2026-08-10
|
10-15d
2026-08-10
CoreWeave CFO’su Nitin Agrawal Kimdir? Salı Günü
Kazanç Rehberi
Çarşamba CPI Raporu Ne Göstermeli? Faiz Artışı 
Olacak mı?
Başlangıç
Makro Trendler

* _Description of the task_
Each line of the material is to be copied exactly.

* _Expected output_
2026-08-10
|
10-15d
2026-08-10
CoreWeave CFO’su Nitin Agrawal Kimdir? Salı Günü
Kazanç Rehberi
Çarşamba CPI Raporu Ne Göstermeli? Faiz Artışı 
Olacak mı?
Başlangıç
Makro Trendler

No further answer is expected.